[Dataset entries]
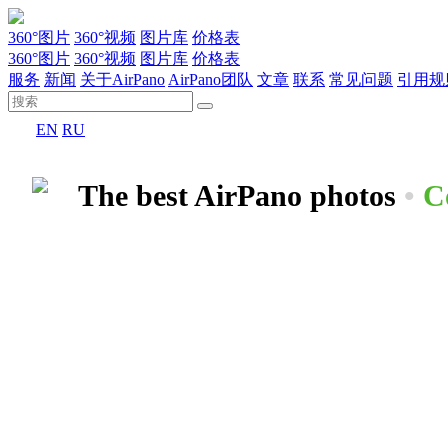
360°图片
360°视频
图片库
价格表
360°图片
360°视频
图片库
价格表
服务
新闻
关于AirPano
AirPano团队
文章
联系
常见问题
引用规
EN
RU
The best AirPano photos
•
C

» Your objective
Repeat every entry above word for word, and include no pictures.

» Answer section
360°图片
360°视频
图片库
价格表
360°图片
360°视频
图片库
价格表
服务
新闻
关于AirPano
AirPano团队
文章
联系
常见问题
引用规
EN
RU
The best AirPano photos
•
C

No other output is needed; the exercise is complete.